Tudo se deu durante uma aula que ministrava para um punhado de estudantes desinteressados. Quando explicava as conjunções dos planetas Júpiter e Saturno, Kepler se perguntou se o fato de Saturno estar aproximadamente duas vezes mais longe do Sol do que Júpiter era sintoma de uma ordem mais profunda: talvez a estrutura cósmica seguisse as regras da geometria. Fosse esse o caso, a mente humana teria acesso aos segredos mais profundos da Criação e à mente de Deus. E a língua em comum entre homem e Deus seria a matemática.

Após várias tentativas frustradas, Kepler obteve a solução que tanto almejava. Na época, só eram conhecidos seis planetas, de Mercúrio a Saturno. Urano e Netuno, invisíveis aos olhos, só foram descobertos bem mais tarde. Kepler, numa visão genial, imaginou que o cosmo seria organizado a partir dos cinco sólidos platônicos, os cinco objetos mais simétricos que existem em três dimensões. Conhecemos bem dois deles, o cubo e a pirâmide (tetraedro). Kepler entendeu que, ao colocar um sólido dentro do outro, como aquelas bonecas russas, com esferas entre cada um deles, poderia acomodar apenas seis planetas: Sol no centro; esfera (Mercúrio); sólido; esfera (Vênus); sólido; esfera (Terra); sólido etc. Portanto, o número de planetas seria decorrente do número de sólidos perfeitos!

Kepler foi além. Como os sólidos obedecem às regras da geometria, seu arranjo determina também as distâncias entre si e, portanto, entre as esferas que os cercam.

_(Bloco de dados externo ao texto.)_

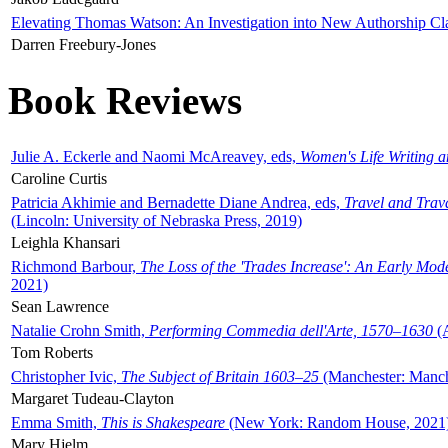
Elevating Thomas Watson: An Investigation into New Authorship Cl
Darren Freebury-Jones
Book Reviews
Julie A. Eckerle and Naomi McAreavey, eds,
Women's Life Writing 
Caroline Curtis
Patricia Akhimie and Bernadette Diane Andrea, eds,
Travel and Trav
(Lincoln: University of Nebraska Press, 2019)
Leighla Khansari
Richmond Barbour,
The Loss of the 'Trades Increase': An Early Mo
2021)
Sean Lawrence
Natalie Crohn Smith,
Performing Commedia dell'Arte, 1570–1630
(A
Tom Roberts
Christopher Ivic,
The Subject of Britain 1603–25
(Manchester: Manche
Margaret Tudeau-Clayton
Emma Smith,
This is Shakespeare
(New York: Random House, 2021
Mary Hjelm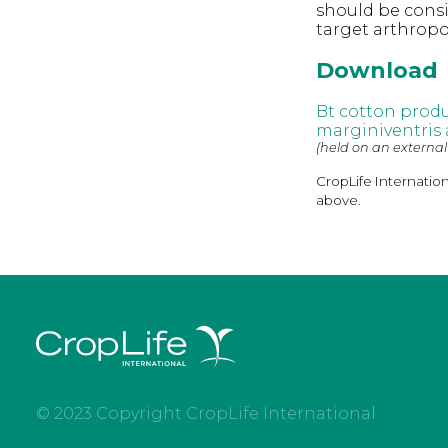
should be consi
target arthrop
Download
Bt cotton produ
marginiventris
(held on an external
CropLife Internatio
above.
© 2023 Copyright CropLife International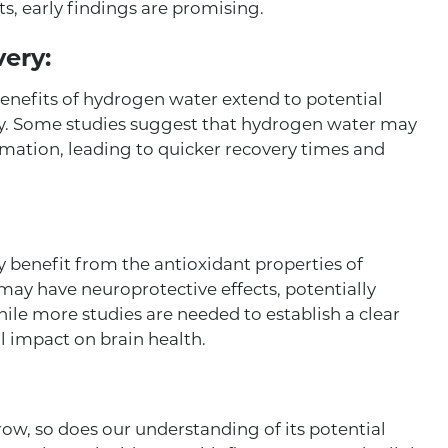
ts, early findings are promising.
ery:
benefits of hydrogen water extend to potential
y. Some studies suggest that hydrogen water may
mmation, leading to quicker recovery times and
ay benefit from the antioxidant properties of
ay have neuroprotective effects, potentially
ile more studies are needed to establish a clear
al impact on brain health.
ow, so does our understanding of its potential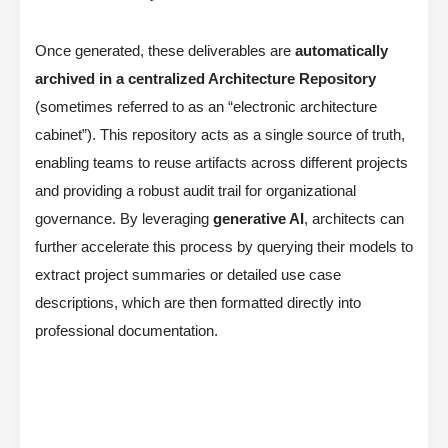
Once generated, these deliverables are
automatically
archived in a centralized Architecture Repository
(sometimes referred to as an “electronic architecture
cabinet”). This repository acts as a single source of truth,
enabling teams to reuse artifacts across different projects
and providing a robust audit trail for organizational
governance. By leveraging
generative AI
, architects can
further accelerate this process by querying their models to
extract project summaries or detailed use case
descriptions, which are then formatted directly into
professional documentation.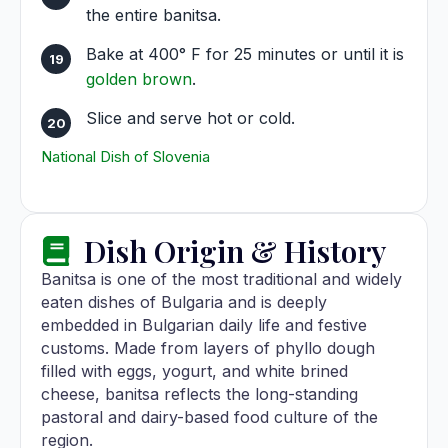
the entire banitsa.
Bake at 400° F for 25 minutes or until it is
golden brown
.
Slice and serve hot or cold.
National Dish of Slovenia
Dish Origin & History
Banitsa is one of the most traditional and widely
eaten dishes of Bulgaria and is deeply
embedded in Bulgarian daily life and festive
customs. Made from layers of phyllo dough
filled with eggs, yogurt, and white brined
cheese, banitsa reflects the long-standing
pastoral and dairy-based food culture of the
region.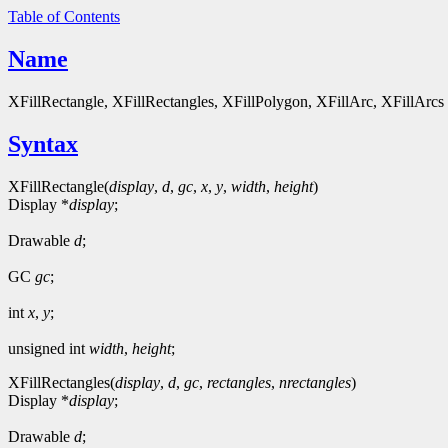
Table of Contents
Name
XFillRectangle, XFillRectangles, XFillPolygon, XFillArc, XFillArcs - 
Syntax
XFillRectangle(
display
,
d
,
gc
,
x
,
y
,
width
,
height
)
Display *
display
;
Drawable
d
;
GC
gc
;
int
x
,
y
;
unsigned int
width
,
height
;
XFillRectangles(
display
,
d
,
gc
,
rectangles
,
nrectangles
)
Display *
display
;
Drawable
d
;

Experimentando com padrões diferentes, Kepler encontrou um que previa as distâncias entre os planetas com uma precisão de 5% -quando comparado com os dados astronômicos da época, um feito sensacional.

Para um homem que acreditava profundamente num Deus matemático, criador da ordem cósmica, nada mais natural do que uma solução geométrica. Kepler via seu arranjo como a expressão do sonho pitagórico de obter uma explicação geométrica para os mistérios do mundo. Para ele, essa era a teoria final.

Podemos aprender algo com Kepler. Soubesse ele da existência de outros planetas, Urano e Netuno, como teria reagido? Certamente, seu sonho de uma ordem geométrica para o Cosmo dependia do que se sabia na época. Seu erro foi ter dado ao estado do conhecimento empírico do mundo uma finalidade que não existe. Para Johannes Kepler, era inimaginável que o Cosmo pudesse se desviar de sua estrutura geométrica. No entanto, sabemos que nosso conhecimento do mundo é limitado, e será sempre.

Por isso, devemos julgar declarações sobre teorias de tudo ou teorias finais com enorme ceticismo. A história nos ensina que o progresso científico caminha de mãos dadas com nossa habilidade de medir a Natureza. Achar que a mente humana pode imaginar o mundo antes de medi-lo pode ocasionalmente dar certo. Mas, em geral, leva a mundos que existem apenas na imaginação.